Mortgage interest may seem like just another fee that gets tacked onto your monthly mortgage payment, but it can really add up over the years. Your mortgage interest rate affects home affordability, so it is always a good idea to consider what actions you can take to get the lowest interest rate possible before you commit to paying an amount that you can’t truly afford.
If you already own a home, you are familiar with the impact mortgage interest can have on the cost of your loan. Even though you were not able to get a lower interest rate when you bought your home, you still have options available to help you lower your mortgage interest rate now.
For those interested in lowering your mortgage interest rate, two options you could consider are refinancing and loan modification.
Refinancing your mortgage is when you take out a new loan to repay your original home loan. Homeowners opt to refinance for many reasons, but one of the benefits is that they can take advantage of lower interest rate and payment. Lenders will once again look at a variety of factors to determine your mortgage interest rate, and depending on what they find, it is possible to get a lower interest rate.

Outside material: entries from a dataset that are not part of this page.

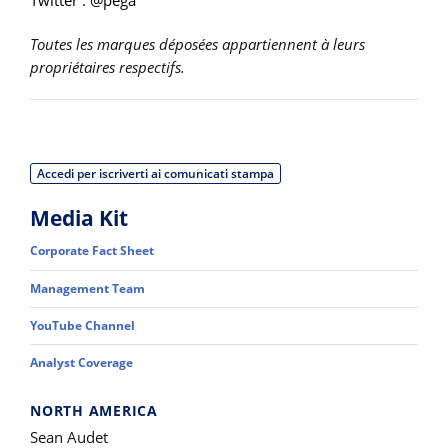
Twitter : @pega
Toutes les marques déposées appartiennent à leurs
propriétaires respectifs.
Accedi per iscriverti ai comunicati stampa
Media Kit
Corporate Fact Sheet
Management Team
YouTube Channel
Analyst Coverage
NORTH AMERICA
Sean Audet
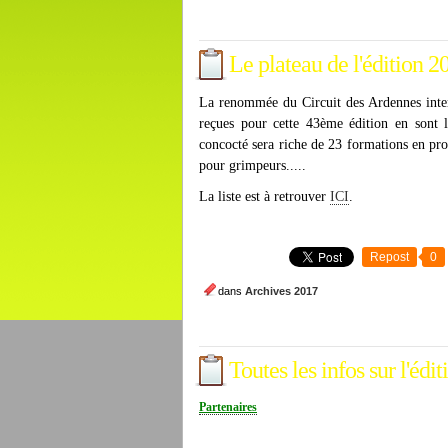
Le plateau de l'édition 2
La renommée du Circuit des Ardennes interna
reçues pour cette 43ème édition en sont la
concocté sera riche de 23 formations en pro
pour grimpeurs.....
La liste est à retrouver
ICI
.
Repost
0
dans
Archives 2017
Toutes les infos sur l'édi
Partenaires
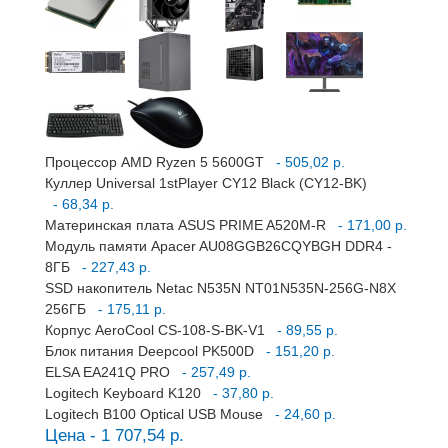
Процессор AMD Ryzen 5 5600GT
- 505,02 р.
Куллер Universal 1stPlayer CY12 Black (CY12-BK)
- 68,34 р.
Материнская плата ASUS PRIME A520M-R
- 171,00 р.
Модуль памяти Apacer AU08GGB26CQYBGH DDR4 -
8ГБ
- 227,43 р.
SSD накопитель Netac N535N NT01N535N-256G-N8X
256ГБ
- 175,11 р.
Корпус AeroCool CS-108-S-BK-V1
- 89,55 р.
Блок питания Deepcool PK500D
- 151,20 р.
ELSA EA241Q PRO
- 257,49 р.
Logitech Keyboard K120
- 37,80 р.
Logitech B100 Optical USB Mouse
- 24,60 р.
Цена - 1 707,54 р.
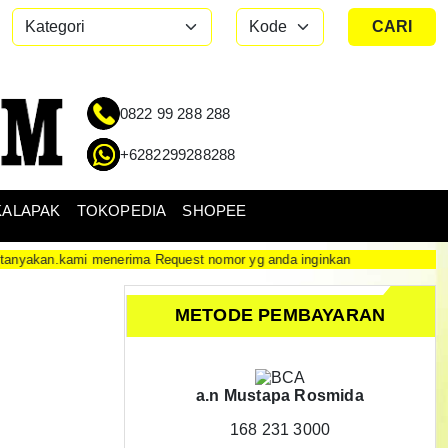
CARI
0822 99 288 288
+6282299288288
KALAPAK
TOKOPEDIA
SHOPEE
yakan.kami menerima Request nomor yg anda inginkan
METODE PEMBAYARAN
a.n Mustapa Rosmida
168 231 3000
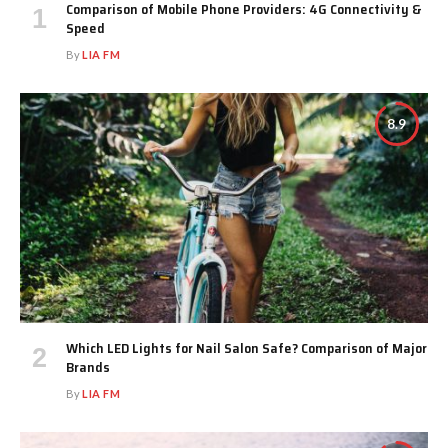
Comparison of Mobile Phone Providers: 4G Connectivity &
Speed
By
LIA FM
8.9
Which LED Lights for Nail Salon Safe? Comparison of Major
Brands
By
LIA FM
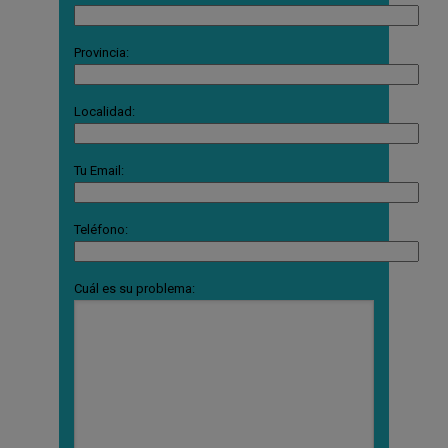
Provincia:
Localidad:
Tu Email:
Teléfono:
Cuál es su problema:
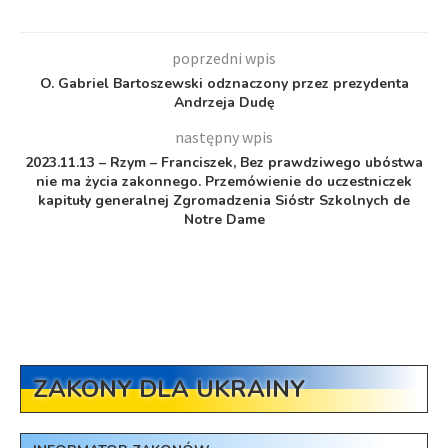
poprzedni wpis
O. Gabriel Bartoszewski odznaczony przez prezydenta
Andrzeja Dudę
następny wpis
2023.11.13 – Rzym – Franciszek, Bez prawdziwego ubóstwa
nie ma życia zakonnego. Przemówienie do uczestniczek
kapituły generalnej Zgromadzenia Sióstr Szkolnych de
Notre Dame
ZAKONY DLA UKRAINY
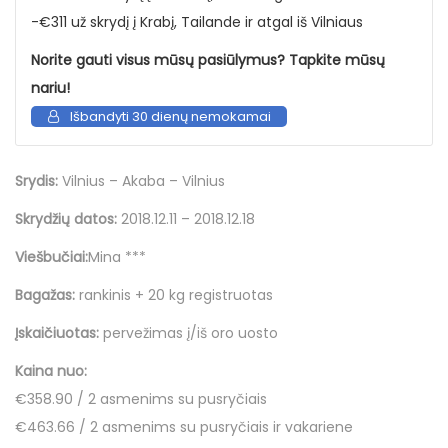
-€311 už skrydį į Krabį, Tailande ir atgal iš Vilniaus
Norite gauti visus mūsų pasiūlymus? Tapkite mūsų
nariu!
Išbandyti 30 dienų nemokamai
Srydis:
Vilnius – Akaba – Vilnius
Skrydžių datos:
2018.12.11 – 2018.12.18
Viešbučiai:
Mina ***
Bagažas:
rankinis + 20 kg registruotas
Įskaičiuotas:
pervežimas į/iš oro uosto
Kaina nuo:
€358.90 / 2 asmenims su pusryčiais
€463.66 / 2 asmenims su pusryčiais ir vakariene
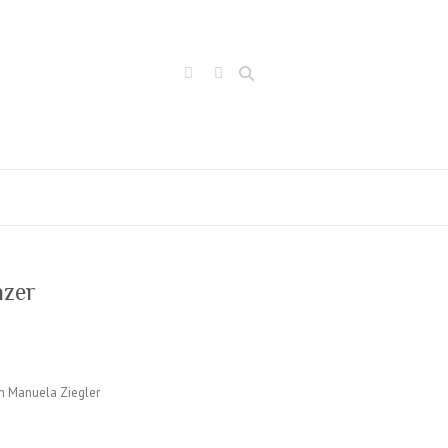
Suchen
nzer
in Manuela Ziegler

Again, a lower interest isn’t the only reason homeowner refinance. Because it is a new loan, borrowers can also change their interest type, so if they previously had an adjustable rate, which can lead to higher payments due to changes in the market, they can switch to fixed and enjoy a more consistent, predictable monthly payment amount.
- Mortgage loan modification
Mortgage loan modification is often a step people take when they can’t afford their monthly payment amount. Unlike refinancing, mortgage modification doesn’t require homeowners to take out a new loan to repay the original home loan. Because this option allows you to modify the terms of your loan, you could get a lower interest rate for your existing mortgage.
This process might be a lot simpler than refinancing because there is no need to apply for a new loan. However, like refinancing, it could also result in a different loan term, not just a lower interest rate.
If you don’t want to go through the process of refinancing or modifying your loan, another route you could consider is prepayment.
Typically, homeowners make payments for their mortgage according to the payment schedule. When you prepay your mortgage, you are paying off the full balance before the loan term lapses. If you have some extra cash to spend, you can prepay your loan by making larger monthly payments or additional payments to get the loan paid off faster.
Prepaying your loan won’t necessarily lower your interest rate, but you will pay less in interest with this option because you are shortening the loan term. Lenders make money on the interest you pay for your mortgage, so depending on the lender, if you pay off your loan early, you may have to pay a prepayment penalty or fee, which is a fee charged to borrowers who pay off their loans before the term has expired. However, there are some lenders who do not charge prepayment fees.
As an experienced homeowner, you already know how mortgage interest can drive up the cost of a home. You may not have managed to get the best deal when you first purchased your home, but doesn’t mean you have to continue to pay a mortgage with a high interest rate. Since you have options, explore which is best for your situation and get your mortgage iterate rate reduced to something more ideal for your financial situation.